= Work required =
Given the entries below, would you transcribe exactly the lines starting at the one with "info@streetperformance.se" and ending at the one with "う。申請後は、健康保険組合との連絡を密にし、追加の", both kept, pictures omitted, nothing extra?

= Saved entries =
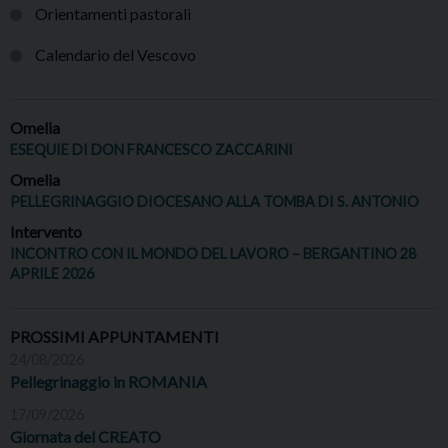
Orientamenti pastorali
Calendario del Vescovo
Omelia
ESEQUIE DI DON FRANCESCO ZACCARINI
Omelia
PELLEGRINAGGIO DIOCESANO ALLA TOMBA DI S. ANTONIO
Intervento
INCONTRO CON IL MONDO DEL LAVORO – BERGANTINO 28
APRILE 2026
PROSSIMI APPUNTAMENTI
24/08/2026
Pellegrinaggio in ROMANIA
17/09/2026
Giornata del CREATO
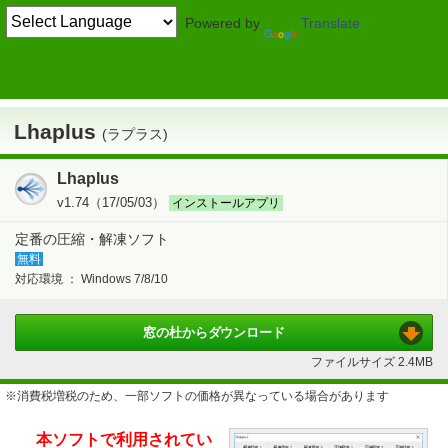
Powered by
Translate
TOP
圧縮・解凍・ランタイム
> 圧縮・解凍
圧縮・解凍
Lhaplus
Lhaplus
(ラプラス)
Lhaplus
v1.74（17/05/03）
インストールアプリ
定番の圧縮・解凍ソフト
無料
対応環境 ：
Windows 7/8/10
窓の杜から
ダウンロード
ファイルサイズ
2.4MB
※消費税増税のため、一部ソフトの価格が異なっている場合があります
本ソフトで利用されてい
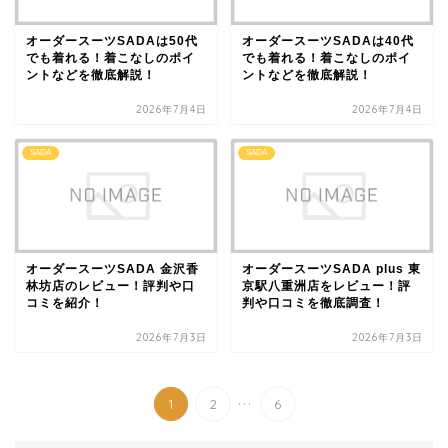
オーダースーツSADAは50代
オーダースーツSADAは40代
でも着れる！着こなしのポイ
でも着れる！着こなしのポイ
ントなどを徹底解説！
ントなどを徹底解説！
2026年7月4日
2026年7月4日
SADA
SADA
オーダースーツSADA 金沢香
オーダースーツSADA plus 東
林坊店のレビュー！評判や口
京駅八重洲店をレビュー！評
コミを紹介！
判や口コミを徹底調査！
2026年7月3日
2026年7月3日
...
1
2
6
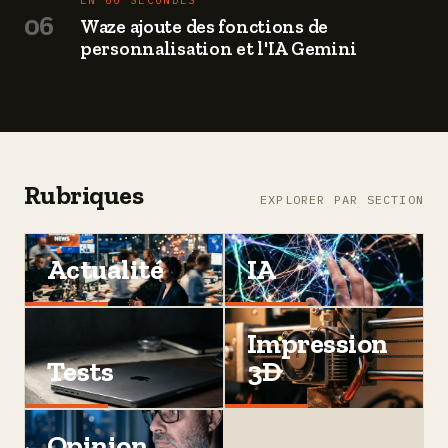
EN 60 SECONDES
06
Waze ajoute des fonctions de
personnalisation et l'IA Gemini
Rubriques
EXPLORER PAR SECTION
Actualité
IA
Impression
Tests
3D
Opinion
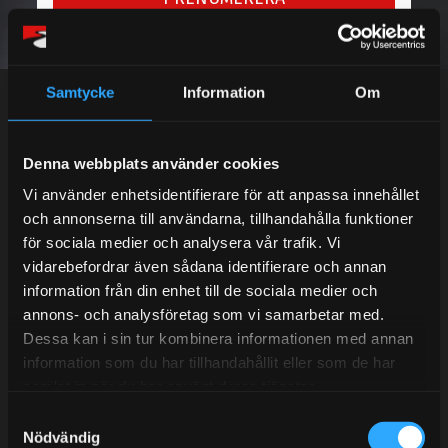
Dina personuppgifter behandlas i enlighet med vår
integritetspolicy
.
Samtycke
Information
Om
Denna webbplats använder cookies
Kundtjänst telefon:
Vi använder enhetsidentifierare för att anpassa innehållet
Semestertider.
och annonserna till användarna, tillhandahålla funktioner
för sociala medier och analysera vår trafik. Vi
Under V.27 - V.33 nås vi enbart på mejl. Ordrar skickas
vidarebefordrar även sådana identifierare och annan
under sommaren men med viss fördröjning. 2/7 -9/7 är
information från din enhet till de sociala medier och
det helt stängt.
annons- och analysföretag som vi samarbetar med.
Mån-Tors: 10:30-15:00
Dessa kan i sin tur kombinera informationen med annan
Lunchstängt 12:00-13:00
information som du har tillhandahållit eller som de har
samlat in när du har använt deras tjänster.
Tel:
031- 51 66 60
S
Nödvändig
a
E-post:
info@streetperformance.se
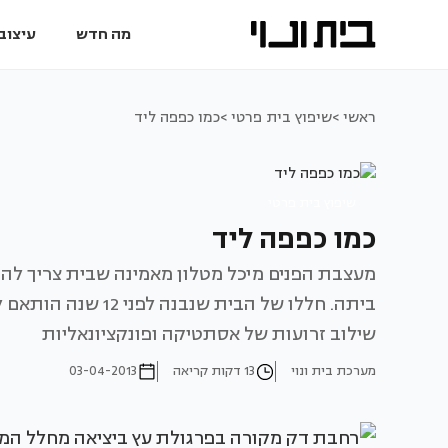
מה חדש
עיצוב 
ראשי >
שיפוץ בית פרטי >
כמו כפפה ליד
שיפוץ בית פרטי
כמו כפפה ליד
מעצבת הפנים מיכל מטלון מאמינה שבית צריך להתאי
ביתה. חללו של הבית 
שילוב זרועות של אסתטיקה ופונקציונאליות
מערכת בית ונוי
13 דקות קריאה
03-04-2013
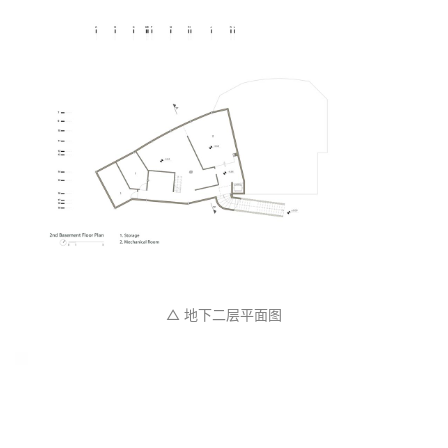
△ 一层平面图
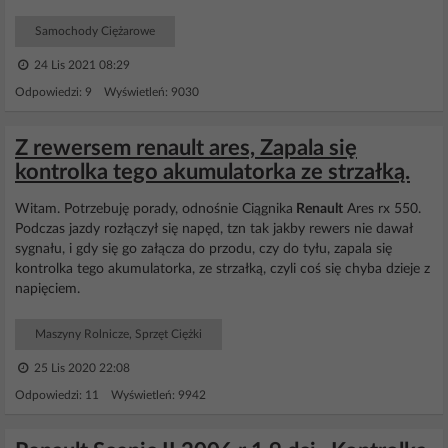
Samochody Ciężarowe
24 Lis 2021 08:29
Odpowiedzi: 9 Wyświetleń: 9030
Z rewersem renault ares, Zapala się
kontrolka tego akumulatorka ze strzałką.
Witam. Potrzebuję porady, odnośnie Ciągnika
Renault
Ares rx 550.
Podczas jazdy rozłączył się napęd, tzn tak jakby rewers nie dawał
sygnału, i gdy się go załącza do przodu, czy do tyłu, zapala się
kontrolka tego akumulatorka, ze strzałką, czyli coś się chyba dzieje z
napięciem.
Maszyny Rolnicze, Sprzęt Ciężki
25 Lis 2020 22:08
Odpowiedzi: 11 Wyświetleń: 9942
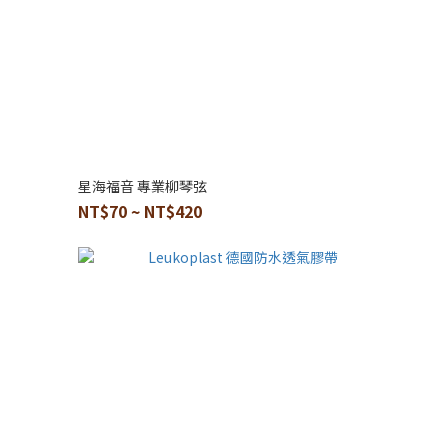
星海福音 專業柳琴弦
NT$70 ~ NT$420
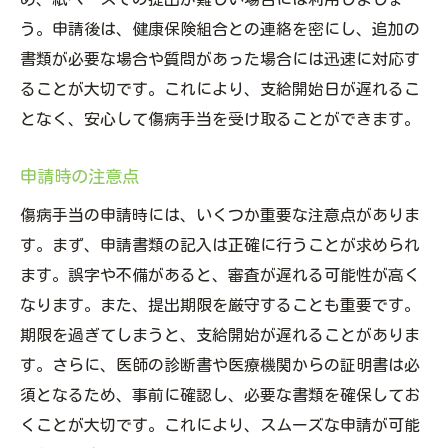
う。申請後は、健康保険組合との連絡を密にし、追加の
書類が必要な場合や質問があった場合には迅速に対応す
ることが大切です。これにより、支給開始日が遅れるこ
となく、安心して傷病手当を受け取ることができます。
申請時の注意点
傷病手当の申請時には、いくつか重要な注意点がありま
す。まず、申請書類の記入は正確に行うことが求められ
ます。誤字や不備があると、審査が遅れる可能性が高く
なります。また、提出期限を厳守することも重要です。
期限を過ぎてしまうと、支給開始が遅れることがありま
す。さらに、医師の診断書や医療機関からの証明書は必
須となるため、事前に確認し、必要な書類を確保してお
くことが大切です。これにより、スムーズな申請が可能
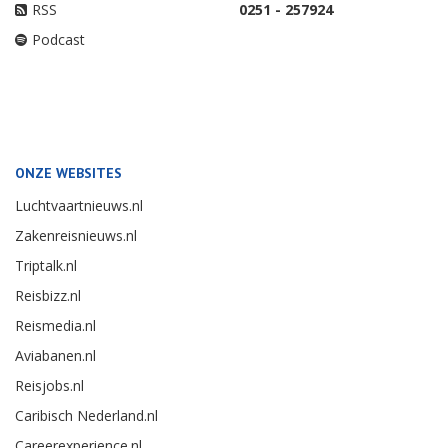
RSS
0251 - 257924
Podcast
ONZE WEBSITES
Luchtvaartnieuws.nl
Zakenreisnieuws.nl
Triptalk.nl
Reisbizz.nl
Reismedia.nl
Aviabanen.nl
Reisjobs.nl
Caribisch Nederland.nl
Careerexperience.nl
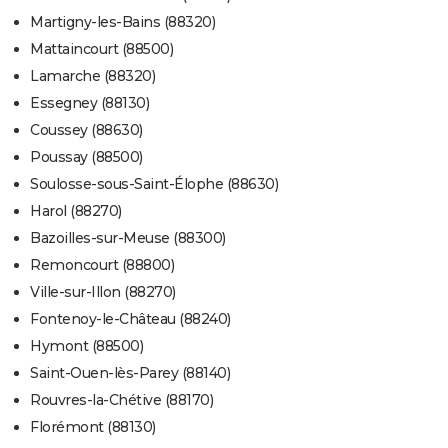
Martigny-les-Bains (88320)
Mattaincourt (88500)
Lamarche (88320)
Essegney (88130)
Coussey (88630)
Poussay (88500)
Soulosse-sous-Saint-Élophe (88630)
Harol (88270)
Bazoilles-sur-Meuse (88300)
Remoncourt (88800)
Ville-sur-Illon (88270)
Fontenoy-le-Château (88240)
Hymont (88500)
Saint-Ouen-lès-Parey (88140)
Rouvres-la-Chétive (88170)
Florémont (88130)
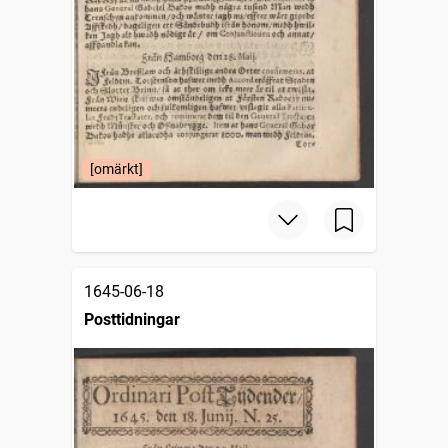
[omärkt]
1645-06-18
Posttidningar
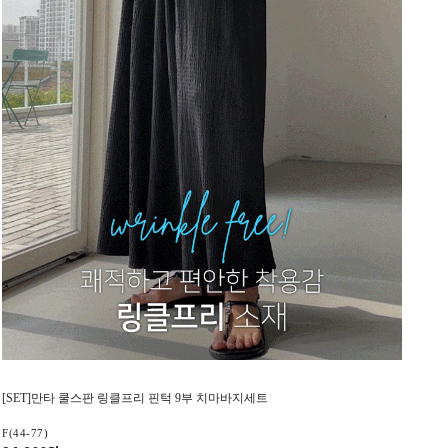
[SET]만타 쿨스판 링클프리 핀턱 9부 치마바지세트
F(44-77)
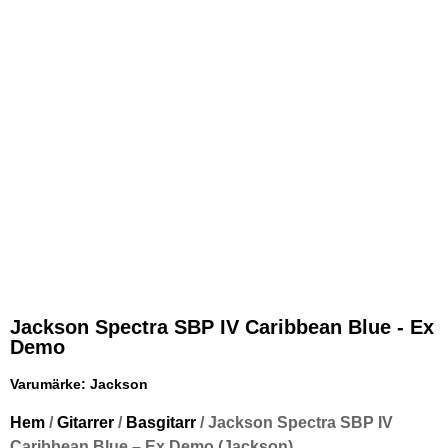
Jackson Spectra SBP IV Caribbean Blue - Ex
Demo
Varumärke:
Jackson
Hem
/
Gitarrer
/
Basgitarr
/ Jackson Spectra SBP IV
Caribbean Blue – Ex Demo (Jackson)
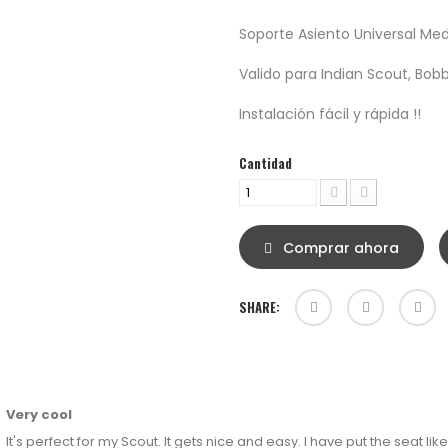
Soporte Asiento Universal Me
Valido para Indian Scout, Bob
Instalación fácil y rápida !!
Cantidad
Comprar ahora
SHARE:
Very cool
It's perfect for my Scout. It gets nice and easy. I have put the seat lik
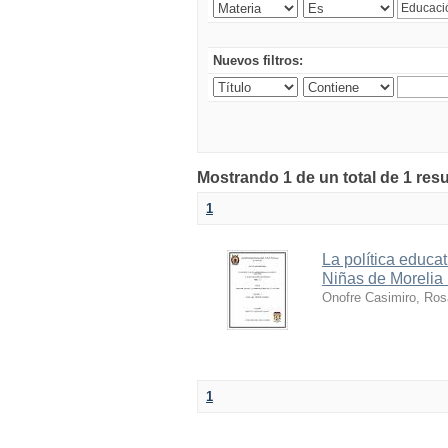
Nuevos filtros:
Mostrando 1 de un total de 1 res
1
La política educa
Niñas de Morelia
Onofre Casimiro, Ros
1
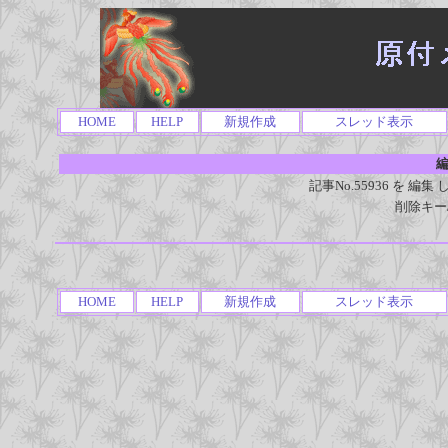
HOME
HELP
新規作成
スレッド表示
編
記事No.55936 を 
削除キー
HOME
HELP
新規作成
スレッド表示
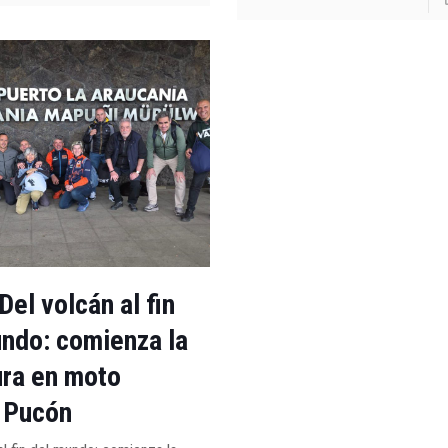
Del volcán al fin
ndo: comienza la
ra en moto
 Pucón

= Exercise result =
info@streetperformance.se
מה חדש
עיצוב 
ראשי >
שיפוץ בית פרטי >
כמו כפפה ליד
שיפוץ בית פרטי
כמו כפפה ליד
מעצבת הפנים מיכל מטלון מאמינה שבית צריך להתאי
ביתה. חללו של הבית 
שילוב זרועות של אסתטיקה ופונקציונאליות
מערכת בית ונוי
13 דקות קריאה
03-04-2013
△ 一层平面图
Samochody Ciężarowe
24 Lis 2021 08:29
Odpowiedzi: 9 Wyświetleń: 9030
Z rewersem renault ares, Zapala się
kontrolka tego akumulatorka ze strzałką.
Witam. Potrzebuję porady, odnośnie Ciągnika
Renault
Ares rx 550.
Podczas jazdy rozłączył się napęd, tzn tak jakby rewers nie dawał
sygnału, i gdy się go załącza do przodu, czy do tyłu, zapala się
kontrolka tego akumulatorka, ze strzałką, czyli coś się chyba dzieje z
napięciem.
Maszyny Rolnicze, Sprzęt Ciężki
25 Lis 2020 22:08
Odpowiedzi: 11 Wyświetleń: 9942
星海福音 專業柳琴弦
NT$70 ~ NT$420
う。申請後は、健康保険組合との連絡を密にし、追加の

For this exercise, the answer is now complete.